It is well known in the art that the light emitted from artificial light sources can change in characteristics depending on a number of factors such as operating temperature and aging of the light source, for example. While technology is improving and light-emitting diodes (LEDs) are being used in increasing numbers of various types of space lighting applications, contemporary high-power LEDs are specifically prone to operating temperature induced colour shifts. Among the different material systems which are used today to implement high-power LEDs which emit various different coloured light, those used for implementing red LEDs are typically most sensitive to changes in temperature. Many multi-colour LED based luminaires therefore require control systems with a form of optical feedback to be able to maintain reasonably stable light emissions. In particular, it is advantageous to measure both the intensity and peak wavelength of light.
Methods and apparatuses for the detection of the light which is emitted by a specific LED or type of LED, for example, in a luminaire under operating conditions, are widely known in the art and readily available. In addition, the operating principles of these devices are described in a number of publications. Many of these solutions, however, suffer from various types of downfalls, most often cost-inefficiency.
For example, U.S. Pat. No. 4,904,088 describes a method and apparatus for determining radiation wavelengths and wavelength-corrected radiation power of monochromatic light sources. It provides an optoelectronic measuring method for determining the wavelength and the wavelength-corrected power of monochromatic light sources. Photodetectors of different spectral overall responsivity are acted upon by the flow of radiation of the light source to be measured through a transfer device. Signals are then produced and transmitted to a calculation unit via a unit for acquiring and processing the measurement values. From the above signals a wavelength-specific quantity is derived in the calculation unit which is compared with the wavelength-specific data present in the memory unit after one calibration. Thus, the actual wavelength of the light source to be measured can be determined, indicated by an indicator unit, or supplied through a data interface. When the actual wavelength is known, a wavelength-specific correction factor can be interrogated in the memory unit, and a wavelength-corrected power can be calculated in the calculation unit. This apparatus for determining radiation wavelengths and wavelength-corrected radiation power is configured for monochromatic light sources and may be complex and potentially cost prohibitive for generic lighting applications.

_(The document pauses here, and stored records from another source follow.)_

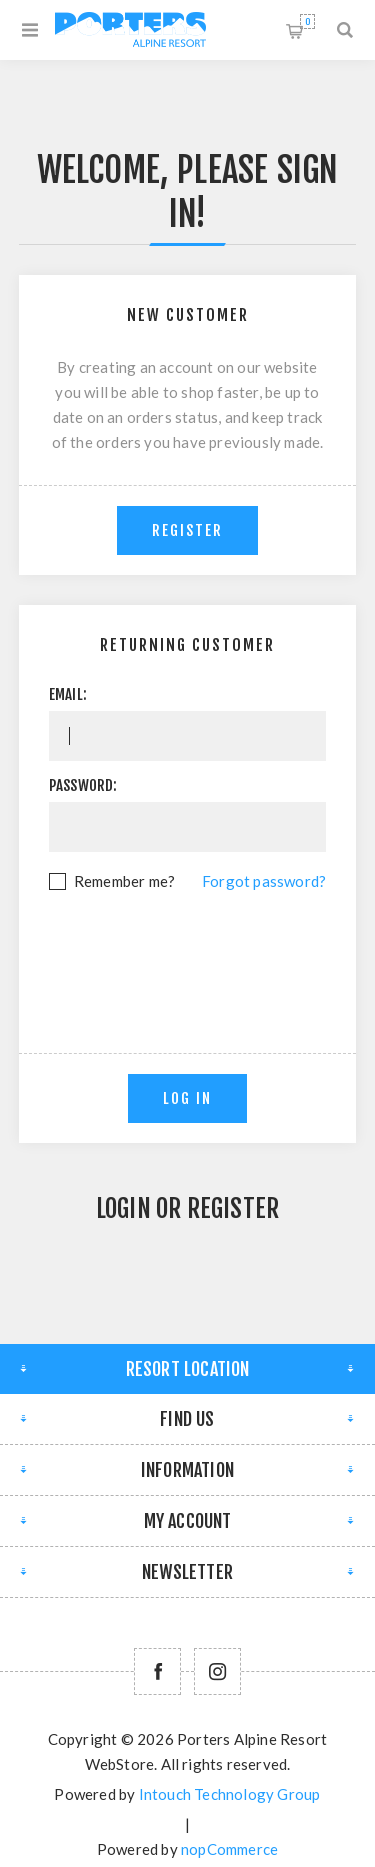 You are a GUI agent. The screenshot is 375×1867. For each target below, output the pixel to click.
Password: (83, 785)
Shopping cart (307, 21)
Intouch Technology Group (230, 1794)
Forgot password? (264, 881)
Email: (68, 694)
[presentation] (201, 949)
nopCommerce (229, 1849)
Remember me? (124, 881)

U.S. Pat. No. 4,309,604 describes a solid state wavelength detection system which can respond to output signals derived from a photoelectric semiconductor device. The photoelectric semiconductor device comprises at least two PN junctions formed at different depths from the surface of the semiconductor substrate. A deeper PN junction develops an output signal related to longer wavelength components of the light impinging thereon. A shallower PN junction develops an output signal related to shorter wavelength components of the impinging light. These two output signals are logarithmically compressed and compared with each other. The difference of the logarithmically compressed output signals represents the wavelength information of the impinging light. The photoelectric semiconductor device however, may be complicated and expensive to fabricate due to the multiple PN junctions and therefore may be cost prohibitive for common applications.

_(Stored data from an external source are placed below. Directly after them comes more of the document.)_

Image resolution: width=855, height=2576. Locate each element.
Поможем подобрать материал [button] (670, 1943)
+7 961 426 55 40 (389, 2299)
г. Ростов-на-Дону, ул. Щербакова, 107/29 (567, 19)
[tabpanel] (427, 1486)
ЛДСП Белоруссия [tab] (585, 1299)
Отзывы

United States Patent Application Publication No. 2004/0022282 describes an arrangement for monitoring the main radiation beam emitted by an optical source such as a laser diode having a nominal emission wavelength. The arrangement includes first and second photodetectors as well as a wavelength selective element. A beam splitter module is provided for splitting a secondary beam from the main radiation beam of the laser source and directing it towards the first photodetector via the associated wavelength selective element. The wavelength selective element has a wavelength selective transmittance-reflectance characteristic, whereby said secondary beam is partly propagated towards said first photodetector and partly reflected from said wavelength selective element towards the second photodetector. The output signals from the photodetectors have intensities whose behaviours are a function of wavelength and are complementary to each other. Signal processing circuitry is further provided including an adder module and a subtractor module fed with the output signals from the photodetectors to generate a wavelength-independent sum signal, indicative of the intensity of the optical radiation generated by the optical source, and a wavelength-dependent difference signal, indicative of the difference between the actual wavelength of the radiation generated by said optical source and its nominal emission wavelength. This arrangement however, may be complicated and cost prohibitive and may not be easily integrated into a lighting device.
Therefore there is a need for a new and cost effective method and apparatus for determining intensities and peak wavelengths of light.
This background information is provided to reveal information believed by the applicant to be of possible relevance to the present invention. No admission is necessarily intended, nor should be construed, that any of the preceding information constitutes prior art against the present invention.